Work required ::
Figure out how many lines in these records contain "Granada". Only the number belongs in the reply.

───

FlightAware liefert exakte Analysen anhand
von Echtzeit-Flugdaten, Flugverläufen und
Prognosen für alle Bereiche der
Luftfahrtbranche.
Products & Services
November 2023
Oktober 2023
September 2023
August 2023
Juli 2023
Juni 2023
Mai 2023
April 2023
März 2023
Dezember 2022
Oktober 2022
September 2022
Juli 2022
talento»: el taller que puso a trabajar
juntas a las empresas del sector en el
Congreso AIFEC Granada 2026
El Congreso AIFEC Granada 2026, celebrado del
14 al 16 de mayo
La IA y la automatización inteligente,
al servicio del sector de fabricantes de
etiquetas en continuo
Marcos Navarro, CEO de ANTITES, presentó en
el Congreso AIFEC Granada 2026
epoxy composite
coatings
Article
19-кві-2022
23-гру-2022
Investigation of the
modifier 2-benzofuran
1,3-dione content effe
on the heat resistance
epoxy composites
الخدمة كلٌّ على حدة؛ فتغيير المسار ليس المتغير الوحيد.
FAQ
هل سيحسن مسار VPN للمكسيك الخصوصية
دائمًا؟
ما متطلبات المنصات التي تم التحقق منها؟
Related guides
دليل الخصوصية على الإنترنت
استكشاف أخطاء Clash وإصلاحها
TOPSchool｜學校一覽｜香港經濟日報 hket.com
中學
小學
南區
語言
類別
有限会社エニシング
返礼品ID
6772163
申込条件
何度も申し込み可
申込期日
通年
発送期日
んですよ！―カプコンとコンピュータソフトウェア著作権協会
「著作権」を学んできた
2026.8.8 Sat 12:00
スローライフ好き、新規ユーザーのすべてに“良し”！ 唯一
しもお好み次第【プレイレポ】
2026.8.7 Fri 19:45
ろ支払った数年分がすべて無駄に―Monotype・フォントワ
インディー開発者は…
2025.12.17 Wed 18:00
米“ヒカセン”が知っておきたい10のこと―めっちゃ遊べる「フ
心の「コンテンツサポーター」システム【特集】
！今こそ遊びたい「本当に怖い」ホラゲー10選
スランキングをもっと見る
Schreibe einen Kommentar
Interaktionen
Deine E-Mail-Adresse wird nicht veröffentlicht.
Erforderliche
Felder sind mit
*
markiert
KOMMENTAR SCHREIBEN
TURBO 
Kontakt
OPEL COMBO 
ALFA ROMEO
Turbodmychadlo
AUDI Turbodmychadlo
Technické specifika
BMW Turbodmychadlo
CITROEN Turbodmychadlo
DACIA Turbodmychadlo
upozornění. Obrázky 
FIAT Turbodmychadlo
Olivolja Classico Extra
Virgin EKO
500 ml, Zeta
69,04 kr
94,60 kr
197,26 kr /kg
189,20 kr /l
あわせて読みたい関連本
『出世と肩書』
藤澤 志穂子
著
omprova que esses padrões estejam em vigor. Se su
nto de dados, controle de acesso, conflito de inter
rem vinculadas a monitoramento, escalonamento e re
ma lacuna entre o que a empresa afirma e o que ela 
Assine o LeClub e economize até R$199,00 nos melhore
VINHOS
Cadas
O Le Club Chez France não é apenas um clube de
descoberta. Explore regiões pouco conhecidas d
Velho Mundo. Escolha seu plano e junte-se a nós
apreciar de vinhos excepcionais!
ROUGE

───

Solution to this problem ::
3